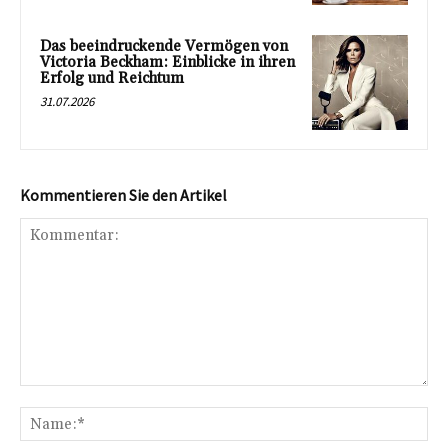
Das beeindruckende Vermögen von
Victoria Beckham: Einblicke in ihren
Erfolg und Reichtum
31.07.2026
Kommentieren Sie den Artikel
Kommentar:
Na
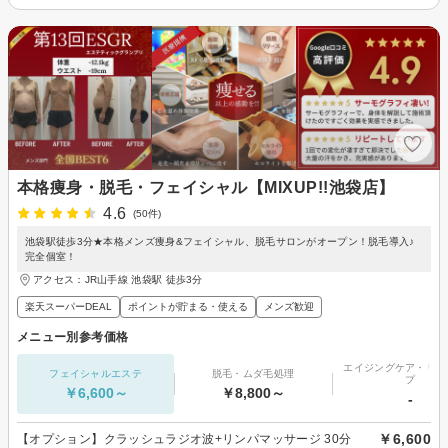
本格痩身・脱毛・フェイシャル【MIXUP!!池袋店】
4.6
(50件)
池袋駅徒歩3分★本格メンズ痩身&フェイシャル、脱毛サロンがオープン！脱毛導入♪
完全個室！
アクセス：JR山手線 池袋駅 徒歩3分
楽天スーパーDEAL
ポイントが貯まる・使える
メンズ歓迎
メニュー別参考価格
エイジングケア・リフ
フェイシャルエステ
脱毛・ムダ毛処理
プ
￥6,600～
￥8,800～
-
￥6,600
【オプション】クラッシュラジオ波+リンパマッサージ 30分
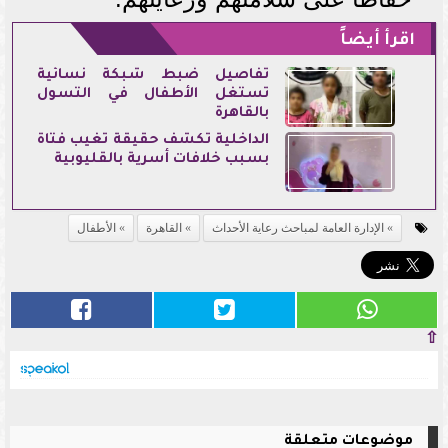
اقرأ أيضاً
تفاصيل ضبط شبكة نسائية
تستغل الأطفال في التسول
بالقاهرة
الداخلية تكشف حقيقة تغيب فتاة
بسبب خلافات أسرية بالقليوبية
الإدارة العامة لمباحث رعاية الأحداث
القاهرة
الأطفال
⇧
موضوعات متعلقة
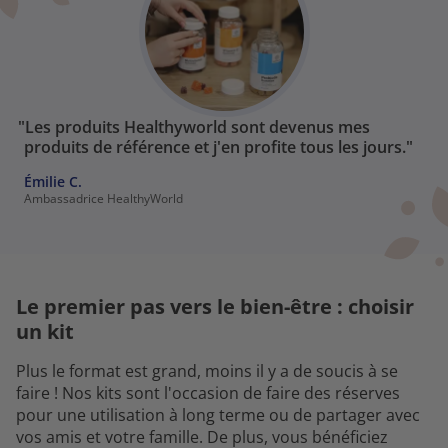
"Les produits Healthyworld sont devenus mes
produits de référence et j'en profite tous les jours."
Émilie C.
Ambassadrice HealthyWorld
Le premier pas vers le bien-être : choisir
un kit
Plus le format est grand, moins il y a de soucis à se
faire ! Nos kits sont l'occasion de faire des réserves
pour une utilisation à long terme ou de partager avec
vos amis et votre famille. De plus, vous bénéficiez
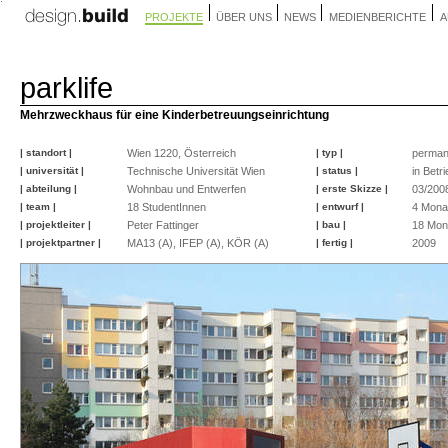
PROJEKTE
ÜBER UNS
NEWS
MEDIENBERICHTE
A
parklife
Mehrzweckhaus für eine Kinderbetreuungseinrichtung
| standort |
Wien 1220, Österreich
| typ |
perman
| universität |
Technische Universität Wien
| status |
in Betri
| abteilung |
Wohnbau und Entwerfen
| erste Skizze |
03/200
| team |
18 StudentInnen
| entwurf |
4 Mona
| projektleiter |
Peter Fattinger
| bau |
18 Mon
| projektpartner |
MA13 (A), IFEP (A), KÖR (A)
| fertig |
2009
©
©
©
©
©
©
©
©
©
©
©
©
©
©
©
©
peter
peter
peter
peter
peter
peter
peter
peter
peter
peter
peter
peter
peter
peter
peter
peter
fattinger
fattinger
fattinger
fattinger
fattinger
fattinger
fattinger
fattinger
fattinger
fattinger
fattinger
fattinger
fattinger
fattinger
fattinger
fattinger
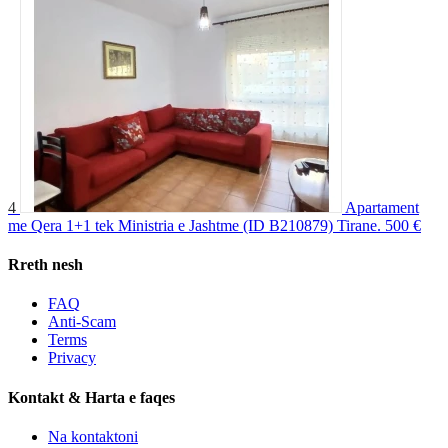
4
Apartament
me Qera 1+1 tek Ministria e Jashtme (ID B210879) Tirane.
500 €
Rreth nesh
FAQ
Anti-Scam
Terms
Privacy
Kontakt & Harta e faqes
Na kontaktoni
--------------------------------------------------
=== Activity ===
In the records above, which lines hold the string "produits"? Copy each one.

=== Response area ===
"Les produits Healthyworld sont devenus mes
produits de référence et j'en profite tous les jours."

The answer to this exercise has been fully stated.